Windows 7 USB Storage Analysis
Chris Ard
Having trouble associating a specific USB device (or SD card, Firewire, PCMCIA or Bluetooth) with a specific Windows based machine? What about an exam that seems to come up empty? Are you sure you are looking at all possible removable media devices? This lab session will answer those questions and more, such as how you can show when a device was first plugged into a machine.
 
Windows 7 Volume Shadow Copy
Chris Ard
This lab will discuss forensic tools available with Windows 7. Windows Vista introduced the ability to recover previous versions of existing (or deleted) files. Windows 7 has enhanced this capability.

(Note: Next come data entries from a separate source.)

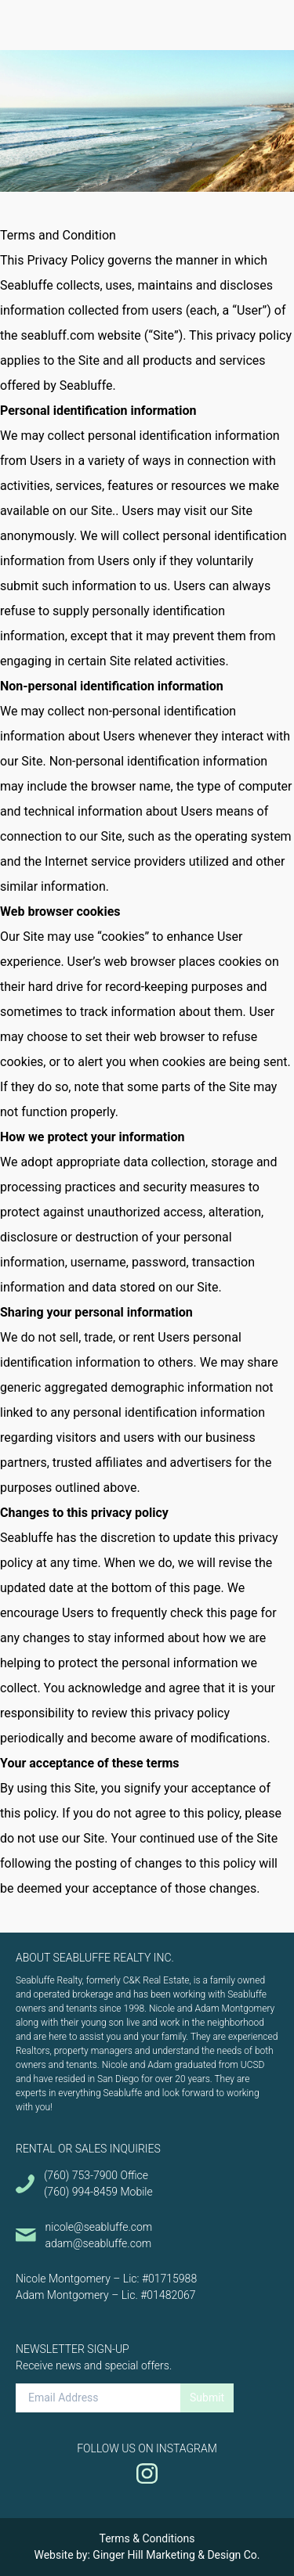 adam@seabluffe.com (98, 2243)
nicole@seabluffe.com (99, 2227)
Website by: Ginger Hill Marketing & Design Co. (147, 2555)
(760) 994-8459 (81, 2191)
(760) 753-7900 (81, 2175)
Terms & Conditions (146, 2538)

For any forensic investigator, knowledge of how to leverage Volume Shadow Copies will be the most useful tool in the Windows tool chest since it allows you to recover files that would otherwise be unrecoverable, including index.dat files, browser history files, old copies of the registry, thumbnail cache files, etc.
 
Wireless Network Investigations (Part 1 & 2)
Christopher Armstrong, Elizabeth Tow
This lecture and lab will introduce wireless technology and teach the attendee how to gather pre-search warrant evidence and evidence from the network at the scene. A portion of this topic will be a hands-on lab, setting up wireless routers, along with collecting evidence in the form of data from the router.